To the solution, Chance vouchsafed one clew. Her last victim, Jack Coughran, having fruitlessly laid at her feet both his heart and a five-hundred-foot creek claim on Bonanza, celebrated the misfortune by walking all of a night with the gods. In the midwatch of this night he happened to rub shoulders with Pierre Fontaine, none other than head man of Karen Sayther′s voyageurs. This rubbing of shoulders led to recognition and drinks, and ultimately involved both men in a common muddle of inebriety.

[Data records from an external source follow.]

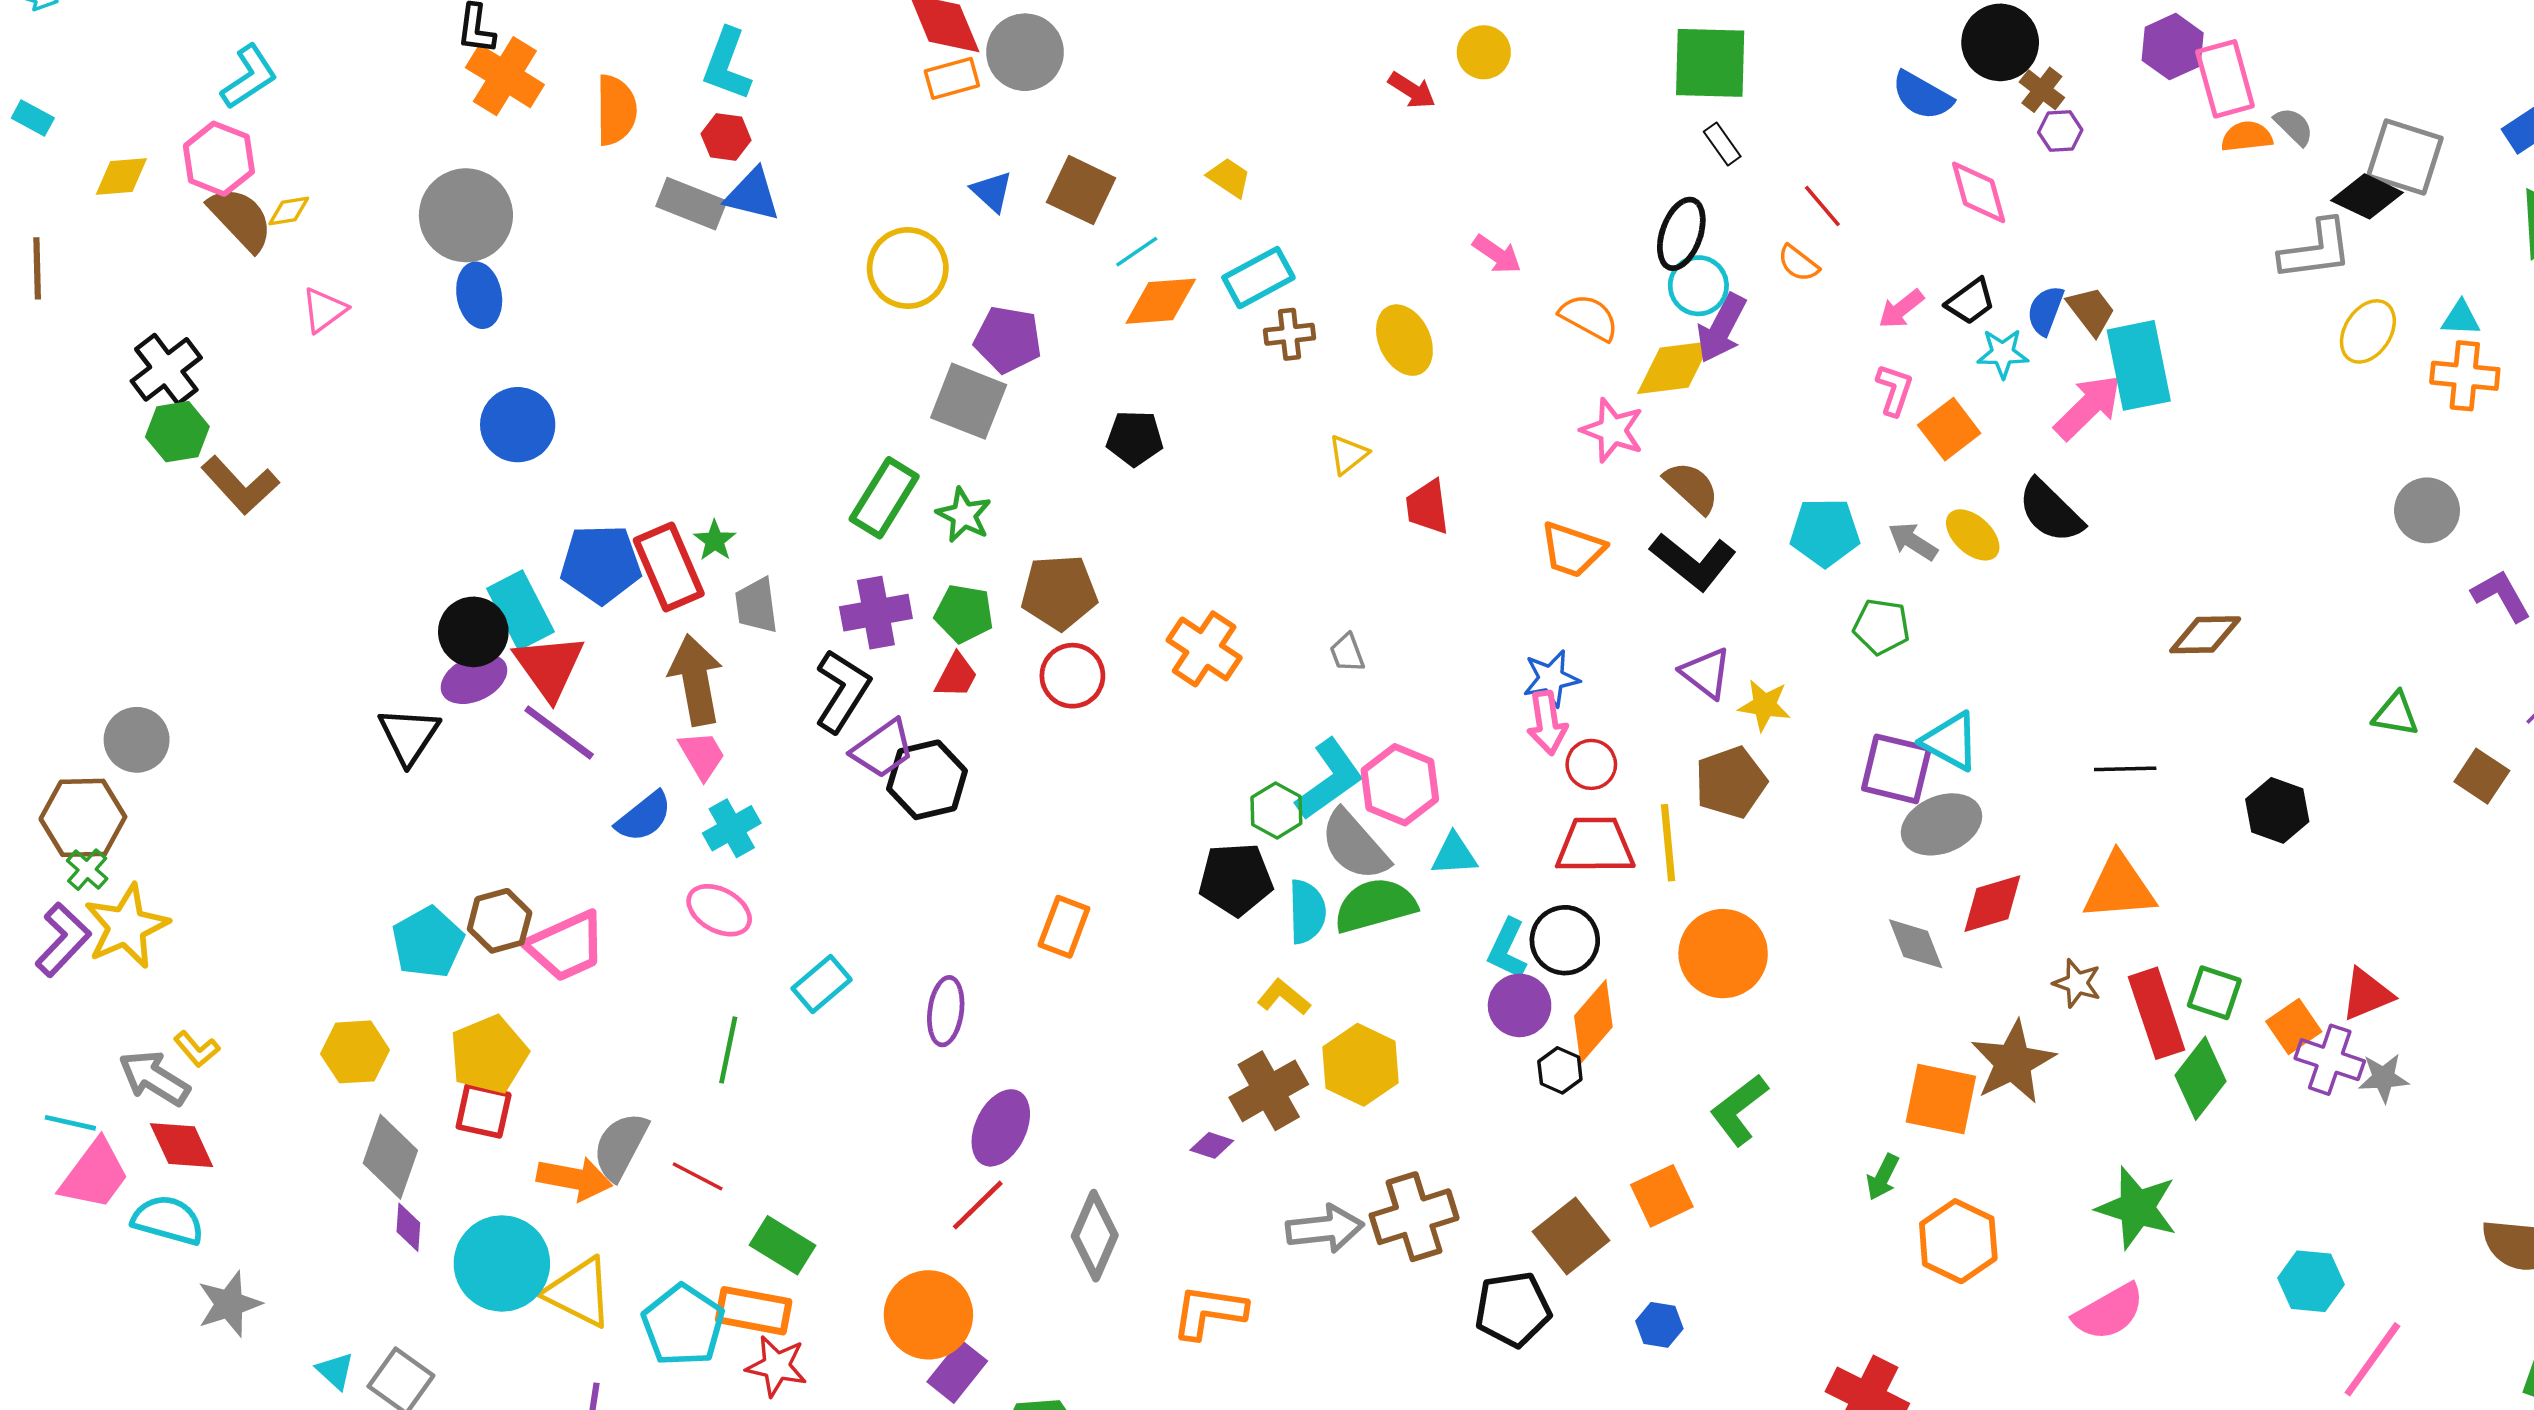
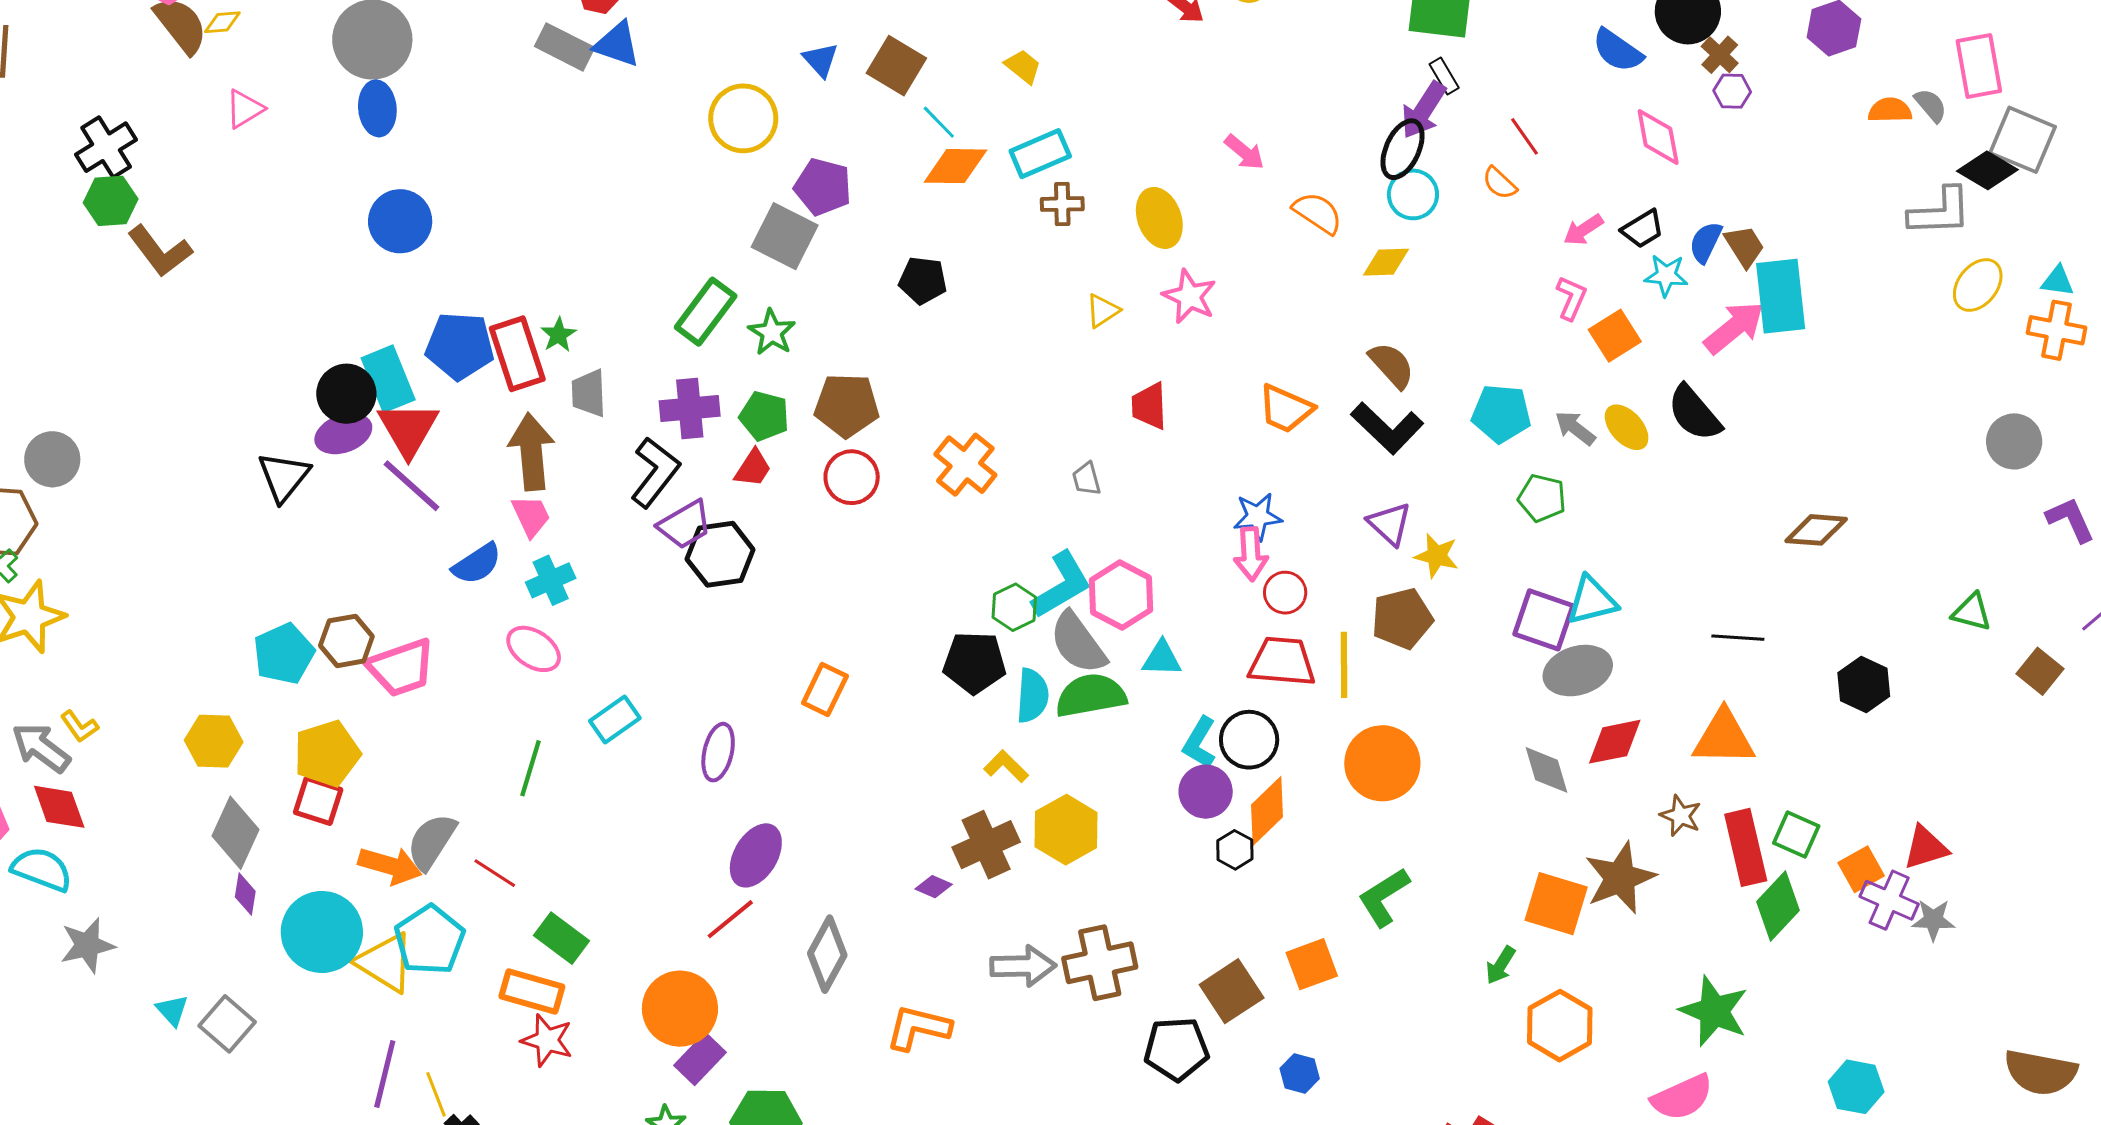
pink rectangle: (2225, 79) -> (1979, 66), moved
cyan line: (1137, 252) -> (939, 122), turned 75
purple arrow: (1721, 328) -> (1424, 110), moved
yellow diamond: (1674, 368) -> (1386, 262), size x0.7
pink star: (1612, 430) -> (1190, 296), moved
red trapezoid: (1427, 507) -> (1149, 406), moved
cyan triangle: (1951, 741) -> (1592, 601), turned -48
cyan pentagon: (683, 1325) -> (430, 940), moved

"Heh?" Pierre Fontaine later on gurgled thickly. "Vot for Madame Sayther mak visitation to thees country? More better you spik wit her. I know no t′ing ′tall, only all de tam her ask one man′s name. ′Pierre,′ her spik wit me; ′Pierre, you moos′ find thees mans, and I gif you mooch—one thousand dollar you find thees mans.′ Thees mans? Ah, oui. Thees man′s name—vot you call— Daveed Payne. Oui, m′sieu, Daveed Payne. All de tam her spik das name. And all de tam I look rount vaire mooch, work lak hell, but no can find das dam mans, and no get one thousand dollar ′tall. By dam!

"Heh? Ah, oui. One tam dose mens vot come from Circle City, dose mens know thees mans. Him Birch Creek, dey spik. And madame? Her say ′Bon!′ and look happy lak anyt′ing. And her spik wit me. ′Pierre,′ her spik, ′harness de dogs. We go queek. We find thees mans I gif you one thousand dollar more.′ And I say, ′Oui, queek! Allons, madame!′

"For sure, I t′ink, das two thousand dollar mine. Bully boy! Den more mens come from Circle City, and dey say no, das thees mans, Daveed Payne, come Dawson leel tam back. So madame and I go not ′tall.

"Oui, m′sieu. Thees day madame spik. ′Pierre,′ her spik, and gif me five hundred dollar, ′go buy poling-boat. To-morrow we go up de river.′ Ah, oui, to-morrow, up de river, and das dam Sitka Charley mak me pay for de poling-boat five hundred dollar. Dam!"

Thus it was, when Jack Coughran unburdened himself next day, that Dawson fell to wondering who was this David Payne, and in what way his existence bore upon Karen Sayther′s. But that very day, as Pierre Fontaine had said, Mrs. Sayther and her barbaric crew of voyageurs towed up the east bank to Klondike City, shot across to the west bank to escape the bluffs, and disappeared amid the maze of islands to the south.